BMI was calculated as the body weight divided by the body height in meters squared (kg/m2). The FSSG, which is a self-administered questionnaire developed by Kusano et al (9), has been validated for the assessment of upper abdominal symptoms in clinical trial settings. The FSSG comprises 12 items. Each response is assigned a score for the frequency of each symptom, as follows: 0, never; 1, occasionally; 2, sometimes; 3, often; and 4, always. With a cut-off score of 8 points, the FSSG exhibited a sensitivity of 62% and specificity of 59% for RE based on endoscopic examination. FSSG score was calculated as a total number of points accumulated from the FSSG questionnaire. Patients who used any one of the four types of PPIs (rabeprazole, omeprazole, lansoprazole or esomeprazole) daily for >4 weeks were defined as PPI users. Regarding the results of the upper gastrointestinal endoscopy, HH was defined as an apparent separation of the esophago-gastric junction and diaphragm impression by >2 cm. Patients with RE were defined as patients who had results indicating RE of grade A, B, C or D according to the Los Angeles Classification system (10); grade A and grade B were classified as mild RE, and grade C and grade D as severe RE. Grade A is defined as one or more mucosal breaks confined to the mucosal folds, each no longer than 5 mm. Grade B is defined as at least one mucosal break >5 mm long confined to the mucosal folds but not continuous between the tops of two mucosal folds. Grade C is defined as at least one mucosal break continuous between the tops of two or more mucosal folds but not circumferential. Grade D is defined as a circumferential mucosal break. EGA was classified as C-0 (normal), C-1, C-2, C-3, O-1, O-2 or O-3 using the Kimura-Takemoto classification system (11), which identifies the location of the endoscopic atrophic border. Overall, the EGA was scored as 0 for C-0 type, 1 for C-1 type, 2 for C-2 type, 3 for C-3 type, 4 for O-1 type, 5 for O-2 type and 6 for O-3 type. In symptomatic RE and non-symptomatic RE groups, the EGA score was calculated as the mean of the score.

Statistical analysis

Age, BMI and EGA were presented as the mean ± standard deviation. Bivariate analyses of patient profiles and results of the upper gastrointestinal endoscopy were performed using a χ2 test and Student's t-test. No cutoff for age was used for patients ≥20 years old. All age data was used in multivariate analysis. Multivariate logistic regression analysis of the risk factors for symptomatic RE among patients with RE who were using PPIs was performed using a backward selection method (likelihood ratio).
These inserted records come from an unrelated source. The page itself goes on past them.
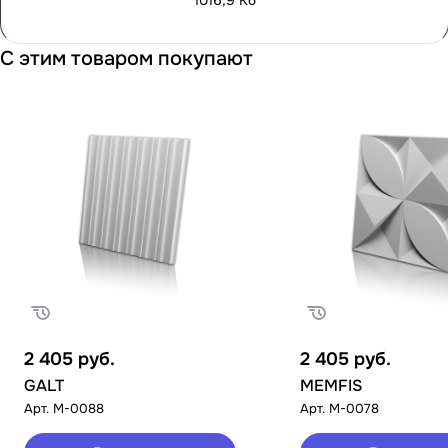
1016,9 Кб
С этим товаром покупают
2 405
руб.
2 405
руб.
GALT
MEMFIS
Арт.
M-0088
Арт.
M-0078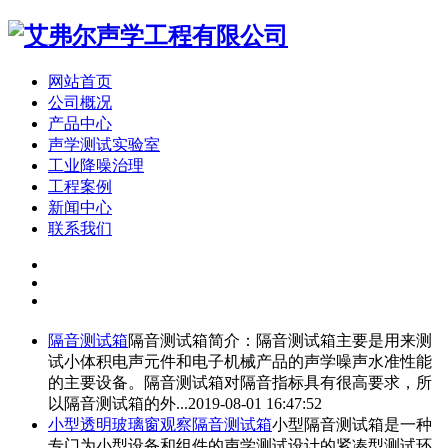
网站首页
公司概况
产品中心
声学测试实验室
工业降噪治理
工程案例
新闻中心
联系我们
隔音测试箱
隔音测试箱
简介：
隔音测试箱
主要是用来测
试小体积电声元件和电子机械产品的声学噪声水准性能
的主要设备。
隔音测试箱
对隔音指标具有很高要求，所
以
隔音测试箱
的外...
2019-08-01 16:47:52
小型透明玻璃窗观察
隔音测试箱
小型
隔音测试箱
是一种
专门为小型设备和组件的声学测试设计的紧凑型测试环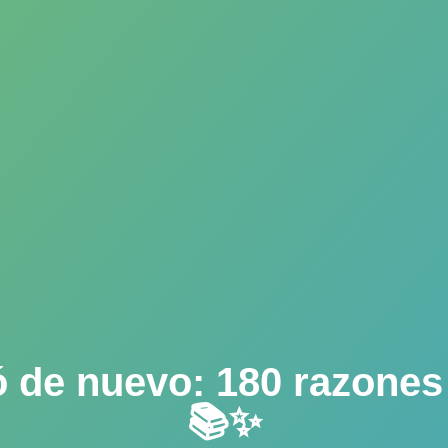
 de nuevo: 180 razones
📚✨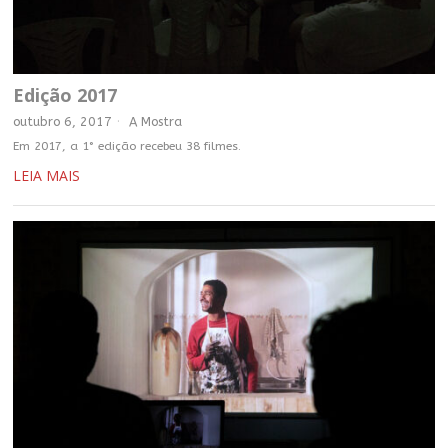
Edição 2017
outubro 6, 2017
A Mostra
Em 2017, a 1° edição recebeu 38 filmes.
LEIA MAIS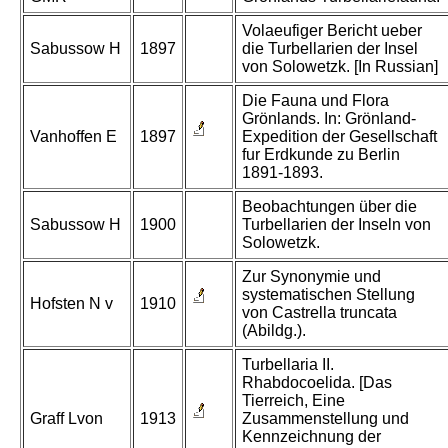
Volaeufiger Bericht ueber
Sabussow H
1897
die Turbellarien der Insel
von Solowetzk. [In Russian]
Die Fauna und Flora
Grönlands. In: Grönland-
Vanhoffen E
1897
Expedition der Gesellschaft
fur Erdkunde zu Berlin
1891-1893.
Beobachtungen über die
Sabussow H
1900
Turbellarien der Inseln von
Solowetzk.
Zur Synonymie und
systematischen Stellung
Hofsten N v
1910
von Castrella truncata
(Abildg.).
Turbellaria II.
Rhabdocoelida. [Das
Tierreich, Eine
Graff Lvon
1913
Zusammenstellung und
Kennzeichnung der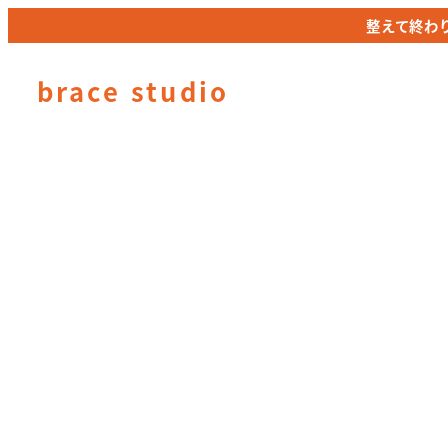
メ
整えて終わ
整えて終わ
イ
ン
brace studio
コ
ン
テ
ン
ツ
へ
移
動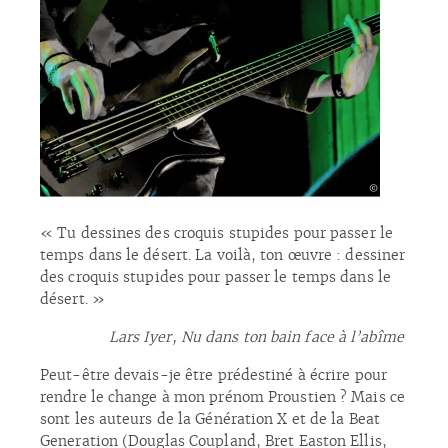
« Tu dessines des croquis stupides pour passer le
temps dans le désert. La voilà, ton œuvre : dessiner
des croquis stupides pour passer le temps dans le
désert. »
Lars Iyer, Nu dans ton bain face à l’abîme
Peut-être devais-je être prédestiné à écrire pour
rendre le change à mon prénom Proustien ? Mais ce
sont les auteurs de la Génération X et de la Beat
Generation (Douglas Coupland, Bret Easton Ellis,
The odds ratio (OR) and 95% confidence intervals (CIs) were also used to identify the presence and strength of any associations. All statistical analyses were performed using the SPSS version 19 software (IBM Corporation, Armonk, NY, USA). P<0.05 was considered to indicate a statistically significant difference.

Results

Clinical characteristics

Of the 13,052 cases who underwent patient profile completion, the FSSG questionnaire and upper gastrointestinal endoscopy, a total of 8,829 cases who did not use PPIs and 1,779 cases who had undergone a gastrectomy, had peptic ulcer disease, had gastric or esophageal malignant disease or were users of NSAIDs or low-dose aspirin were excluded. Finally, 2,444 PPI users were eligible for further analysis [1,219 men (49.9%) and 1,225 women (50.1%); mean [± standard deviation (SD)] age 58.4±15.2 years and BMI 22.6±3.7]. Among the 2,444 eligible PPI users, 1,341 (54.9%) had an FSSG score ≥8. Among the 2,444 PPI users, 206 (8.4%) cases had RE. Fig. 1 presents a flow chart of the study patient selection process.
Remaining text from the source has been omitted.